Rookie Carlos Dunlap came on late for the Bengals and finished with 9.5 sacks, but the chance to draft the best pure pass-rusher on the board and immediately have in place a more formidable pass rush is too much to pass up. Bowers has the skill-set, explosiveness and relentless pass-rushing skills of a No. 1 overall pick. He's a good value, even at No. 4.
The Cardinals were a mess at quarterback in 2010, and while Max Hall and John Skelton showed glimpses, both are projects, and there's no real solution in place for next season outside of a trade. Gabbert will be under the microscope during the testing process perhaps more than any other player, but at this stage he's the most NFL-ready QB in the draft. Arizona is in a tough spot: If the Cardinals pass on Gabbert, there won't be a QB who can do more for them sooner than Skelton or Hall later in the draft. Gabbert offers a strong arm, protoype size, reads the game well and has a lot of upside.

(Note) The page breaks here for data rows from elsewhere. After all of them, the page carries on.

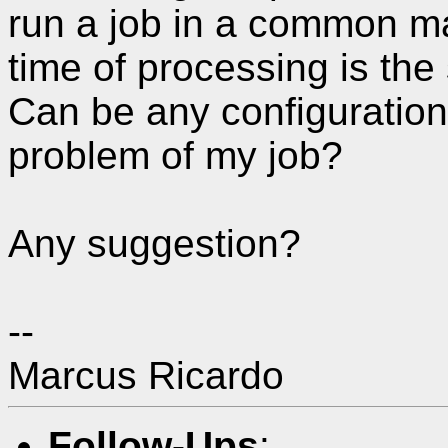
run a job in a common ma
time of processing is the
Can be any configuration 
problem of my job?
Any suggestion?
--
Marcus Ricardo
Follow-Ups
:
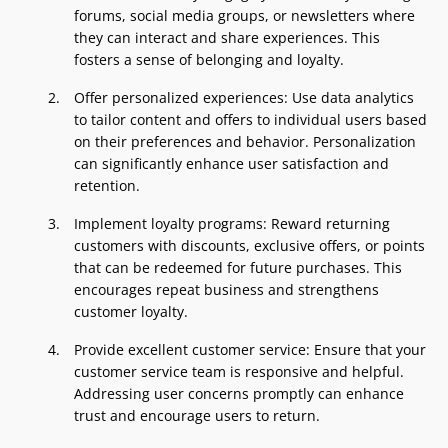
forums, social media groups, or newsletters where
they can interact and share experiences. This
fosters a sense of belonging and loyalty.
Offer personalized experiences: Use data analytics
to tailor content and offers to individual users based
on their preferences and behavior. Personalization
can significantly enhance user satisfaction and
retention.
Implement loyalty programs: Reward returning
customers with discounts, exclusive offers, or points
that can be redeemed for future purchases. This
encourages repeat business and strengthens
customer loyalty.
Provide excellent customer service: Ensure that your
customer service team is responsive and helpful.
Addressing user concerns promptly can enhance
trust and encourage users to return.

The Browns need a No.1 wideout and Green has fit the profile since he landed between the hedges at Georgia. Green is a complete package, with size, speed and solid route-running skills, and he will be the best friend of a young quarterback as a player that's able to go up and take the ball away. Cleveland has some good pieces, and Green is exactly what Colt McCoy needs.
It's an understatement to say that Quinn will be fresh. After sitting out his entire junior year at Chapel Hill, it's a testament to Quinn's talent that he's this high on the draft board. And make no mistake -- scouts think extremely highly of Quinn. If his preparations for the draft process are up to par, at this spot he offers the Niners a pure pass-rusher at defensive end that can only be matched by Bowers.
Miller has the reputation of a big-time sack artist but his game is more diversified than he gets credit for. What Miller brings in Week 1 is a great third-down option. A gifted edge-rusher, he can get to the quarterback, but you can also mix it up and drop him into zone coverage, where he has speed and developing awareness at the position. A solid tackler, Miller will only get better in the 4-3 system as he adjusts to the NFL game.